Kudos to the team, headed by Matt Wheeland and Carlie Peterson, for making it all happen.
The new look represents the beginning of a forthcoming wave of new products and other enhancements we'll be making in coming months. Look for new newsletters and sites, and a few surprises.
And while we're on the topic of GreenBiz, please check out Greener by Design, our forthcoming conference on the mainstreaming of green product design at both big companies (Clorox, Dupont, GE, GM, IBM, Nike, Procter & Gamble, Wal-Mart, Xerox, and others) and smaller ones (Method cleaning products, TerraCycle garden products), as well as insight into how green innovation happens inside big organizations.
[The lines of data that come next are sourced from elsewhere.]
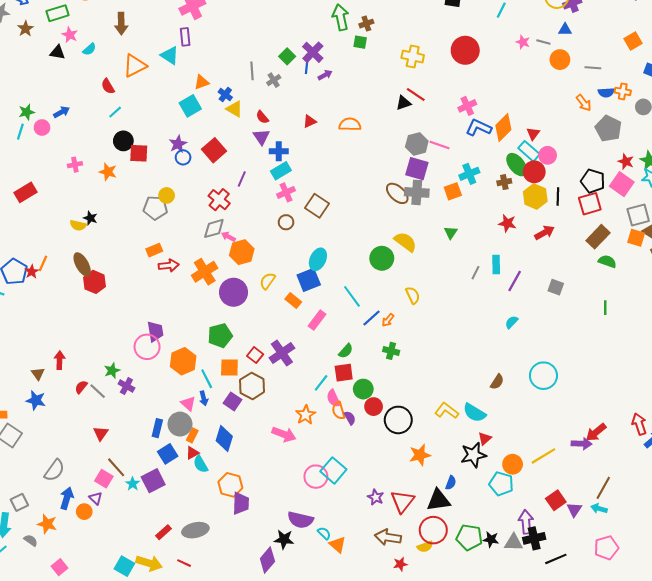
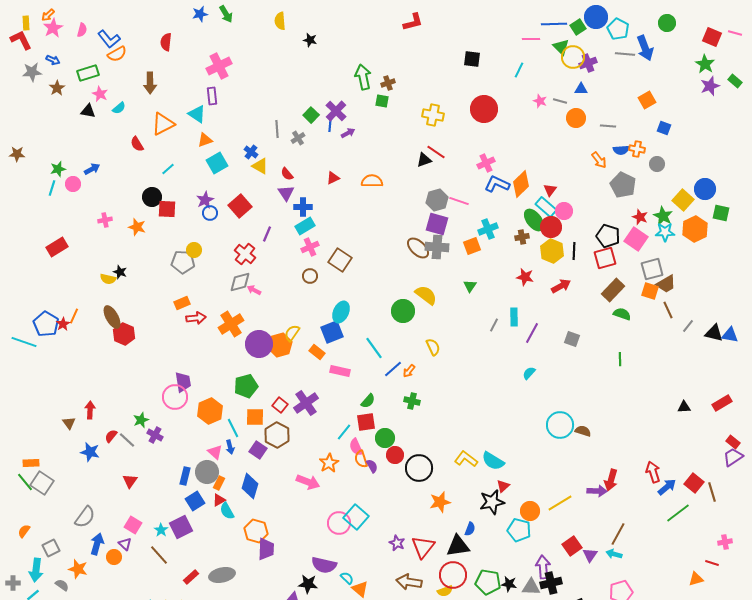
orange triangle: (202, 82) -> (205, 140), moved
cyan line: (115, 112) -> (168, 169), moved
orange hexagon: (242, 252) -> (280, 345), moved
pink rectangle: (317, 320) -> (340, 371), turned 66
brown semicircle: (497, 382) -> (583, 431), moved, turned -105
blue star: (36, 400) -> (90, 452), moved
red arrow: (596, 432) -> (611, 480), turned -35
brown line: (116, 467) -> (159, 555), moved

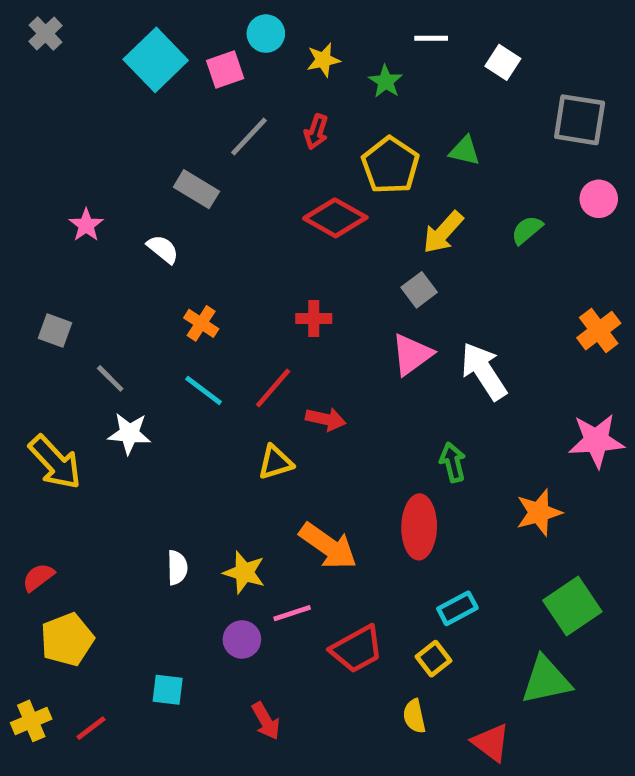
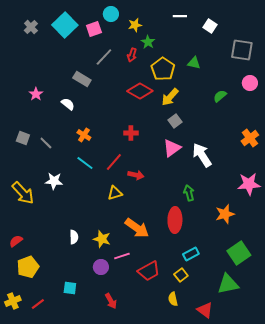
gray cross: (45, 34) -> (31, 27), moved
green star: (386, 81) -> (148, 42), moved
yellow arrow: (443, 232) -> (170, 97), moved
gray line: (110, 378) -> (46, 143), moved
There will also be some features that are not your usual conference fare — such as Green Gurus @ Play, during which conference participants will engage in small consulting sessions with select speakers and panelists (on a first-come, first-served basis); Innovative Flashes; and other experiential opportunities that get past conventional talking heads.
(Also, per my style: almost no speeches or presentations — rather, conversations facilitated by pro's, such as Marc Gunther of Fortune.)
Registrations are rolling in nicely, and the event — June 12 and 13 — is likely to sell out. Don't say you weren't warned.
Meanwhile, my colleagues at GreenOrder have launched a new site that offers a world of green possibilities. GreenYour.com is a smart and information-packed site offering tips and products on the greening of just about everything.
The site features more than a dozen categories of topics — appliances, personal care, energy use, lawn and garden, clothing, car, food and drink, travel, etc. Each category drills down further into subcategories and sub-subcategories — for example, under "Office and School" there are business operations (building, business travel, career, company values, lighting, mail, staff commuting) and office supplies and equipment (batteries, cell phone, computer, copier, copy paper, mobile device, printer).
Under each are clearly written tips, fact, and products. If you register (free), you can add your own tips and resources — the wisdom of crowds.
It's a work in progress, but off to a promising start. For all of the hundreds (thousands?) of consumer-facing websites out there, no one offers such clear, no-nonsense, and accessible information on life's basics. The fact that experts can add their own two cents will no doubt make the site richer and richer over time.
As they say, none of us knows as much as all of us.